Once liberated of the assumption that the treatment works and the collection system are one, alternatives to the SSO prohibition become crystal clear. AMSA's preferred alternative is based on the development of collection system best management practices (BMPs) consisting of minimum operational practices designed to manage, operate and maintain a collection system in optimum condition and minimize potential overflows. Where repeated peak-flow overflows occur, capacity assurance measures would be developed and implemented. This approach builds on the successful combined sewer overflow policy, recognizes that capacity challenges often require longer term solutions, and makes a POTW's development and implementation of MOM and capacity assurance programs a real affirmative defense to SSO enforcement.
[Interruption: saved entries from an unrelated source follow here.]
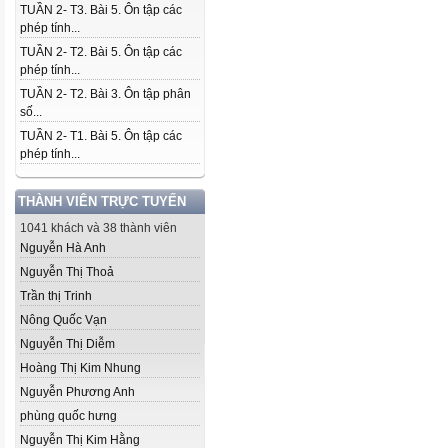
TUẦN 2- T3. Bài 5. Ôn tập các
phép tính...
TUẦN 2- T2. Bài 5. Ôn tập các
phép tính...
TUẦN 2- T2. Bài 3. Ôn tập phân
số...
TUẦN 2- T1. Bài 5. Ôn tập các
phép tính...
THÀNH VIÊN TRỰC TUYẾN
1041 khách và 38 thành viên
Nguyễn Hà Anh
Nguyễn Thị Thoả
Trần thị Trinh
Nông Quốc Vạn
Nguyễn Thị Diễm
Hoàng Thị Kim Nhung
Nguyễn Phương Anh
phùng quốc hưng
Nguyễn Thị Kim Hằng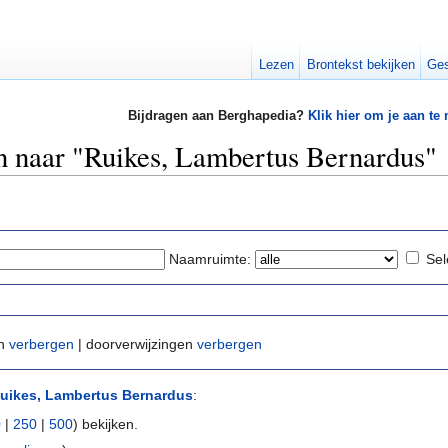
Lezen
Brontekst bekijken
Ges
Bijdragen aan Berghapedia?
Klik hier om je aan te
en naar "Ruikes, Lambertus Bernardus"
Naamruimte:
Sel
en
verbergen
| doorverwijzingen
verbergen
uikes, Lambertus Bernardus
:
0
|
250
|
500
) bekijken.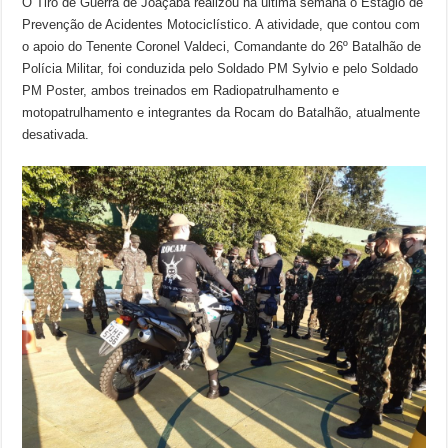
O Tiro de Guerra de Joaçaba realizou na última semana o Estágio de
Prevenção de Acidentes Motociclístico. A atividade, que contou com
o apoio do Tenente Coronel Valdeci, Comandante do 26º Batalhão de
Polícia Militar, foi conduzida pelo Soldado PM Sylvio e pelo Soldado
PM Poster, ambos treinados em Radiopatrulhamento e
motopatrulhamento e integrantes da Rocam do Batalhão, atualmente
desativada.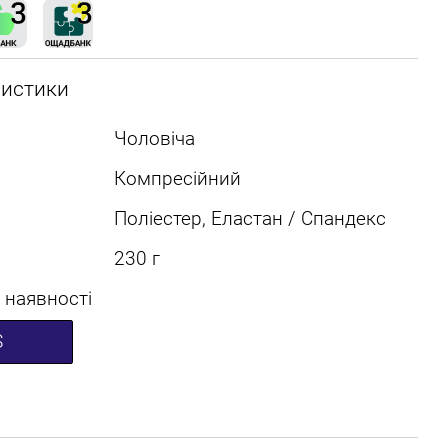
ристики
Чоловіча
Компресійний
Поліестер, Еластан / Спандекс
230 г
 наявності
S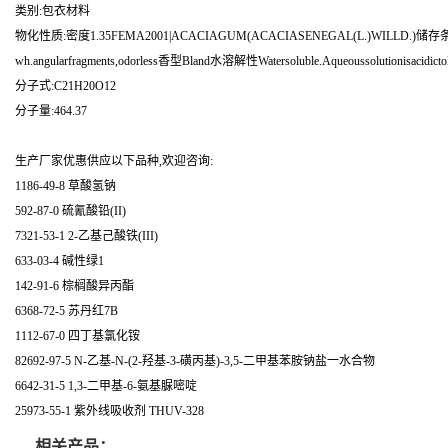
类别:包衣材料
物化性质:密度1.35FEMA2001|ACACIAGUM(ACACIASENEGAL(L.)WILLD.)储存条件Seale
wh.angularfragments,odorless香型Bland水溶解性Watersoluble.Aqueoussolutionisacidictol
分子式:C21H20O12
分子量:464.37
生产厂家优惠供应以下品种,欢迎咨询:
1186-49-8 草酸氢钠
592-87-0 硫氰酸铅(II)
7321-53-1 2-乙基己酸铁(III)
633-03-4 碱性绿1
142-91-6 棕榈酸异丙酯
6368-72-5 苏丹红7B
1112-67-0 四丁基氯化铵
82692-97-5 N-乙基-N-(2-羟基-3-磺丙基)-3,5-二甲基苯胺钠盐一水合物
6642-31-5 1,3-二甲基-6-氨基脲嘧啶
25973-55-1 紫外线吸收剂 THUV-328
相关产品：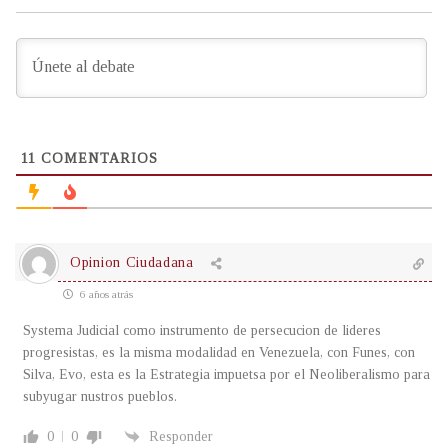
11
COMENTARIOS
Opinion Ciudadana
6 años atrás
Systema Judicial como instrumento de persecucion de lideres
progresistas, es la misma modalidad en Venezuela, con Funes, con
Silva, Evo, esta es la Estrategia impuetsa por el Neoliberalismo para
subyugar nustros pueblos.
0
0
Responder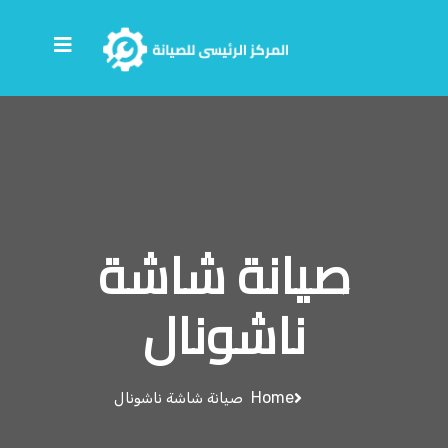
صيانة شاشة
ناشونال
Home
صيانة شاشة ناشونال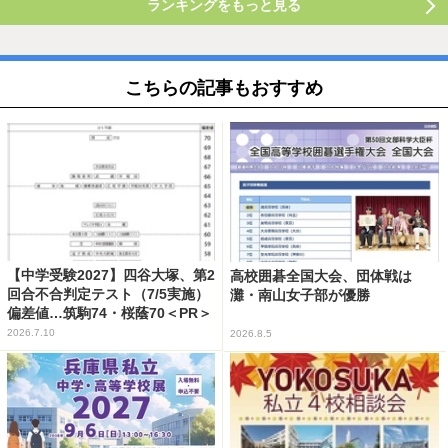
ランキングをもっと見る
こちらの記事もおすすめ
【中学受験2027】四谷大塚、第2
高校囲碁全国大会、団体戦は
回合不合判定テスト（7/5実施）
灘・南山女子部が優勝
偏差値…筑駒74・桜蔭70＜PR＞
2026.7.10
2026.8.5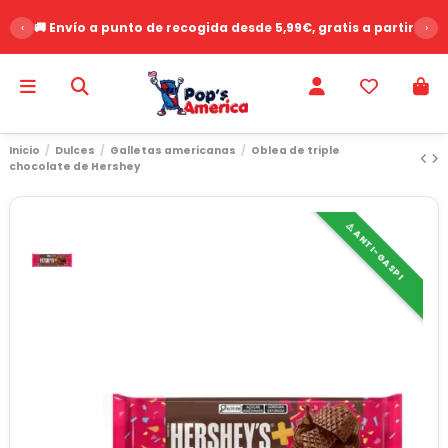
‹
🚚 Envío a punto de recogida desde 5,99€, gratis a partir de 
›
Inicio
Dulces
Galletas americanas
Oblea de triple
chocolate de Hershey
⚠️ ANTI-GASPI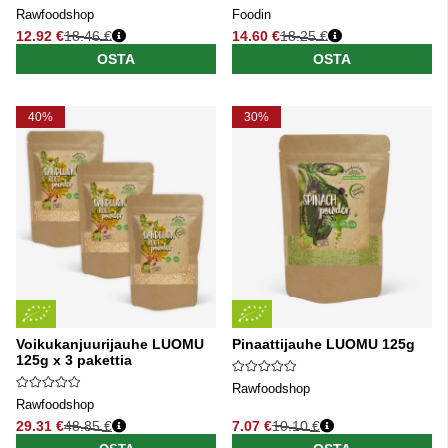
Rawfoodshop
Foodin
12.92 €
18.46 €
14.60 €
18.25 €
Normaali hinta
Normaali hinta
OSTA
OSTA
40%
30%
Voikukanjuurijauhe LUOMU
Pinaattijauhe LUOMU 125g
125g x 3 pakettia
Rawfoodshop
Rawfoodshop
29.31 €
48.85 €
7.07 €
10.10 €
Normaali hinta
Normaali hinta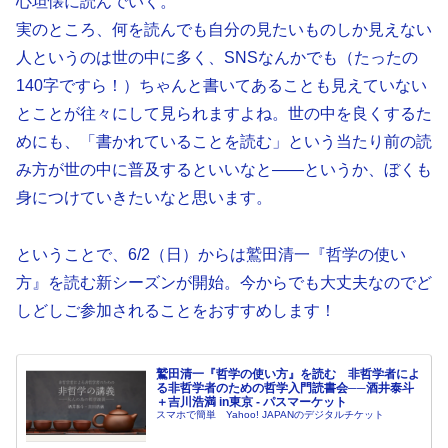
心坦懐に読んでいく。
実のところ、何を読んでも自分の見たいものしか見えない
人というのは世の中に多く、SNSなんかでも（たったの
140字ですら！）ちゃんと書いてあることも見えていない
とことが往々にして見られますよね。世の中を良くするた
めにも、「書かれていることを読む」という当たり前の読
み方が世の中に普及するといいなと――というか、ぼくも
身につけていきたいなと思います。
ということで、6/2（日）からは鷲田清一『哲学の使い
方』を読む新シーズンが開始。今からでも大丈夫なのでど
しどしご参加されることをおすすめします！
鷲田清一『哲学の使い方』を読む 非哲学者によ
る非哲学者のための哲学入門読書会──酒井泰斗
＋吉川浩満 in東京 - パスマーケット
スマホで簡単 Yahoo! JAPANのデジタルチケット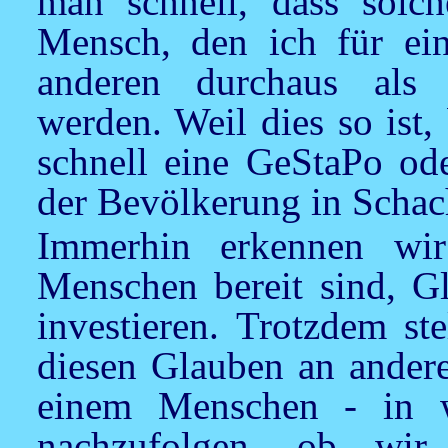
man schnell, dass solch
Mensch, den ich für ein
anderen durchaus als 
werden. Weil dies so ist,
schnell eine GeStaPo ode
der Bevölkerung in Schach
Immerhin erkennen wir
Menschen bereit sind, G
investieren. Trotzdem st
diesen Glauben an andere
einem Menschen - in 
nachzufolgen, ob wir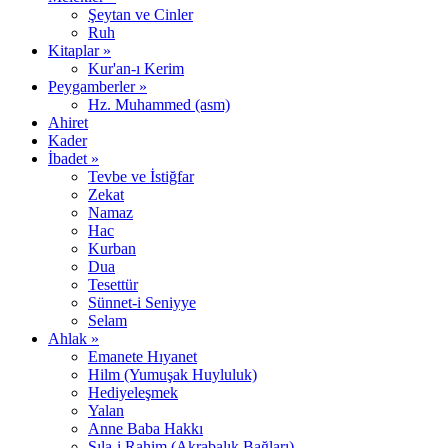
Şeytan ve Cinler
Ruh
Kitaplar »
Kur'an-ı Kerim
Peygamberler »
Hz. Muhammed (asm)
Ahiret
Kader
İbadet »
Tevbe ve İstiğfar
Zekat
Namaz
Hac
Kurban
Dua
Tesettür
Sünnet-i Seniyye
Selam
Ahlak »
Emanete Hıyanet
Hilm (Yumuşak Huyluluk)
Hediyeleşmek
Yalan
Anne Baba Hakkı
Sıla-i Rahim (Akrabalık Bağları)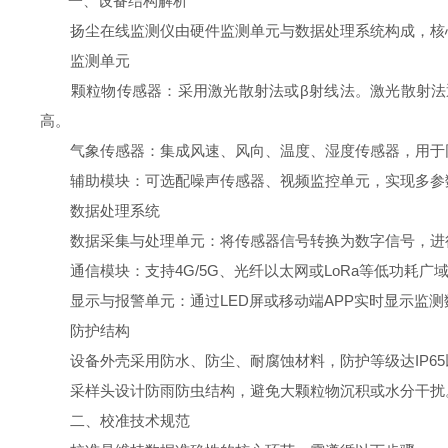
一、设备结构解析
扬尘在线监测仪由硬件监测单元与数据处理系统构成，核
监测单元
颗粒物传感器：采用激光散射法或β射线法。激光散射法通
高。
气象传感器：集成风速、风向、温度、湿度传感器，用于同
辅助模块：可选配噪声传感器、视频监控单元，实现多参
数据处理系统
数据采集与处理单元：将传感器信号转换为数字信号，进
通信模块：支持4G/5G、光纤以太网或LoRa等低功耗广
显示与报警单元：通过LED屏或移动端APP实时显示监测
防护结构
设备外壳采用防水、防尘、耐腐蚀材料，防护等级达IP65
采样头设计防雨防虫结构，避免大颗粒物沉积或水分干扰
二、校准技术规范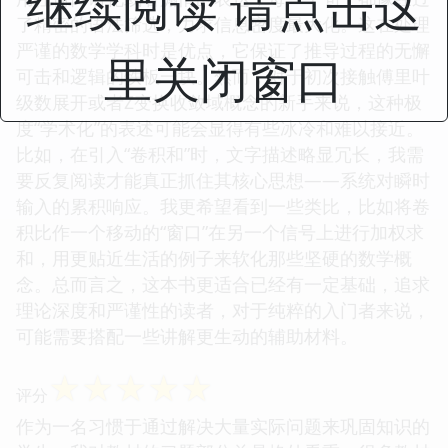
继续阅读 请点击这
了精密的语法筛选，力求信息密度最大化。这在处理
严谨的数学学科时是优点，它保证了推导过程的无懈
里关闭窗口
可击和逻辑的铁板一块。然而，对于初次接触傅里叶
级数展开或者Z变换收敛域概念的新手来说，这种极
度“学术化”的表述可能会显得有些冰冷和难以接近。
比如，在引入“卷积和”时，文字描述略显冗长，我需
要反复阅读才能真正抓住其核心思想——系统对瞬时
输入的累积响应。我更希望看到一些类比，比如将卷
积比作一个移动的“窗口”在另一个信号上进行加权求
和，用更贴近生活的例子来软化那些坚硬的数学概
念。总而言之，这本书更适合已经有一定基础，追求
理论深度和严谨性的读者，对于纯粹的入门者来说，
可能需要搭配一些讲解更生动的辅助材料。
☆
☆
☆
☆
☆
评分
作为一名习惯于通过解决大量实际问题来巩固知识的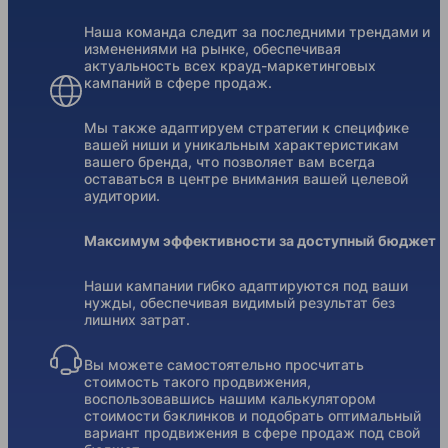
Наша команда следит за последними трендами и
изменениями на рынке, обеспечивая
актуальность всех крауд-маркетинговых
кампаний в сфере продаж.
Мы также адаптируем стратегии к специфике
вашей ниши и уникальным характеристикам
вашего бренда, что позволяет вам всегда
оставаться в центре внимания вашей целевой
аудитории.
Максимум эффективности за доступный бюджет
Наши кампании гибко адаптируются под ваши
нужды, обеспечивая видимый результат без
лишних затрат.
Вы можете самостоятельно просчитать
стоимость такого продвижения,
воспользовавшись нашим калькулятором
стоимости бэклинков и подобрать оптимальный
вариант продвижения в сфере продаж под свой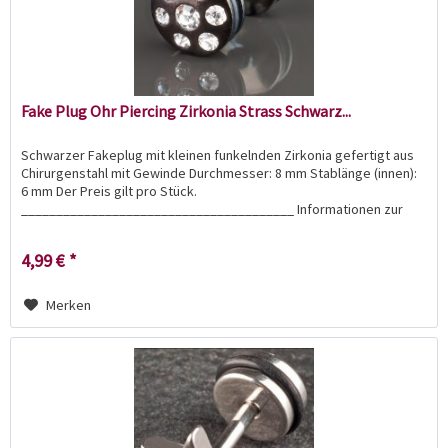
Fake Plug Ohr Piercing Zirkonia Strass Schwarz...
Schwarzer Fakeplug mit kleinen funkelnden Zirkonia gefertigt aus
Chirurgenstahl mit Gewinde Durchmesser: 8 mm Stablänge (innen):
6 mm Der Preis gilt pro Stück.
_______________________________________ Informationen zur
Produktsicherheit:...
4,99 € *
Merken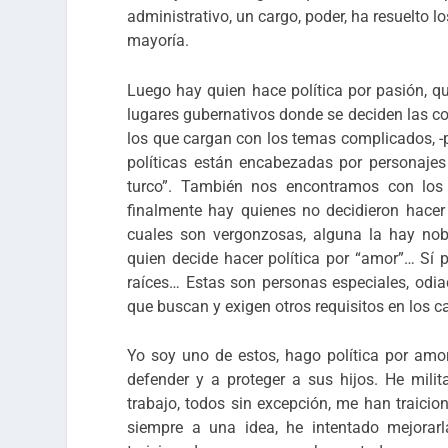
administrativo, un cargo, poder, ha resuelto 
mayoría.
Luego hay quien hace política por pasión, qui
lugares gubernativos donde se deciden las c
los que cargan con los temas complicados, -
políticas están encabezadas por personajes
turco”. También nos encontramos con los 
finalmente hay quienes no decidieron hacer 
cuales son vergonzosas, alguna la hay no
quien decide hacer política por “amor”… Sí p
raíces… Estas son personas especiales, odiad
que buscan y exigen otros requisitos en los ca
Yo soy uno de estos, hago política por am
defender y a proteger a sus hijos. He mili
trabajo, todos sin excepción, me han traicio
siempre a una idea, he intentado mejorarl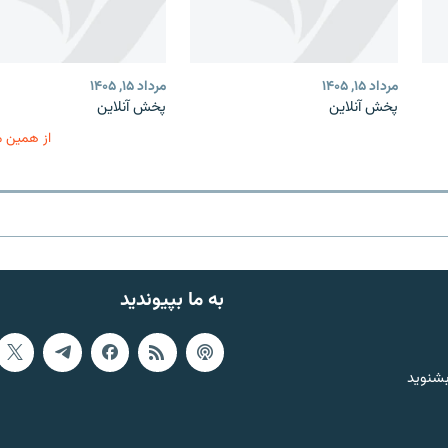
مرداد ۱۵, ۱۴۰۵
مرداد ۱۵, ۱۴۰۵
پخش آنلاین
پخش آنلاین
از همین 
به ما بپیوندید
بشنوید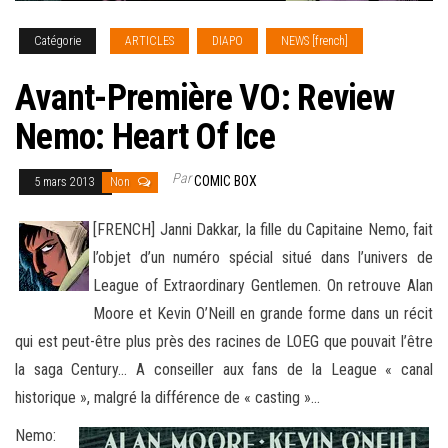
Catégorie
ARTICLES
DIAPO
NEWS [french]
Avant-Première VO: Review
Nemo: Heart Of Ice
Par
COMIC BOX
5 mars 2013
Non
[FRENCH] Janni Dakkar, la fille du Capitaine Nemo, fait
l’objet d’un numéro spécial situé dans l’univers de
League of Extraordinary Gentlemen. On retrouve Alan
Moore et Kevin O’Neill en grande forme dans un récit
qui est peut-être plus près des racines
de LOEG que pouvait l’être
la saga Century… A conseiller aux fans de la League « canal
historique », malgré la différence de « casting »…
Nemo: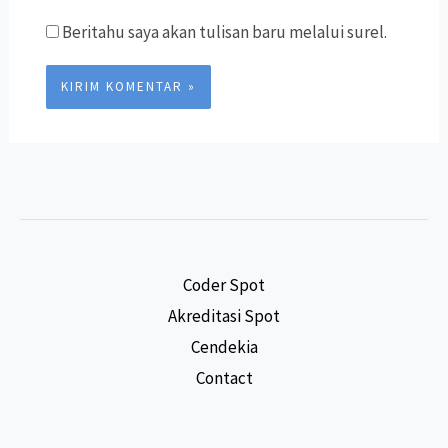
Beritahu saya akan tulisan baru melalui surel.
Coder Spot
Akreditasi Spot
Cendekia
Contact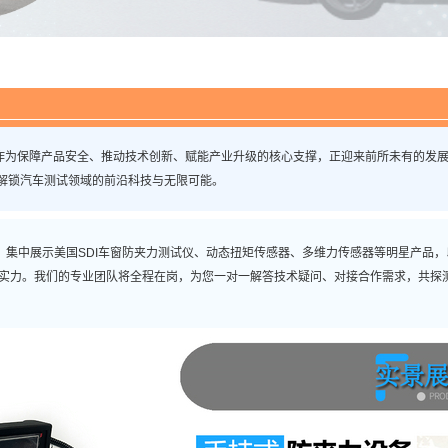
作为保障产品安全、推动技术创新、赋能产业升级的核心支撑，正迎来前所未有的发
，解锁汽车测试领域的前沿科技与无限可能。
集中展示美国SDI车窗防夹力测试仪、
动态扭矩传感器
、多维力传感器等明星产品，
术实力。我们的专业团队将全程在岗，为您一对一解答技术疑问、对接合作需求，共探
Other alternatives to a zero overflow standard exist. EPA does not have to start from ground zero to craft a SSO regulatory program that creates a successful, meaningful regulatory program for POTWs and satellite communities. The elements of an effective and environmentally beneficial SSO control program already exist, and are being implemented by communities across the nation. What is required, however, is a willingness to view the CWA, existing EPA regulations, and case law precedent though a lens that promotes compliance over incurable violations. AMSA is committed to working with EPA and all stakeholders to make this vision a reality.

© 2002 Association of Metropolitan Sewerage Agencies


Legal Perspectives is a monthly publication of the Association of Metropolitan Sewerage Agencies (AMSA).

Founded in 1970, AMSA represents the interests of over 270 of the nation's POTWs. AMSA members serve the majority of the sewered population in the United States and collectively treat and reclaim over 18 billion gallons of wastewater everyday.